## Exercise prompt
Write out again, exactly as they appear, the lines from the start of the data below through the line with "You can write scripts directly"; no pictures.

## The records

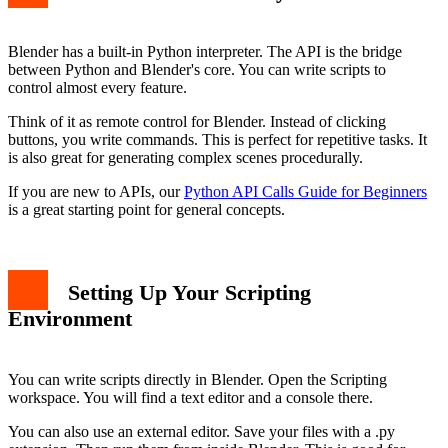
Blender has a built-in Python interpreter. The API is the bridge
between Python and Blender's core. You can write scripts to
control almost every feature.
Think of it as remote control for Blender. Instead of clicking
buttons, you write commands. This is perfect for repetitive tasks. It
is also great for generating complex scenes procedurally.
If you are new to APIs, our
Python API Calls Guide for Beginners
is a great starting point for general concepts.
Setting Up Your Scripting
Environment
You can write scripts directly in Blender. Open the Scripting
workspace. You will find a text editor and a console there.
You can also use an external editor. Save your files with a .py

## Task output
Blender has a built-in Python interpreter. The API is the bridge
between Python and Blender's core. You can write scripts to
control almost every feature.
Think of it as remote control for Blender. Instead of clicking
buttons, you write commands. This is perfect for repetitive tasks. It
is also great for generating complex scenes procedurally.
If you are new to APIs, our
Python API Calls Guide for Beginners
is a great starting point for general concepts.
Setting Up Your Scripting
Environment
You can write scripts directly in Blender. Open the Scripting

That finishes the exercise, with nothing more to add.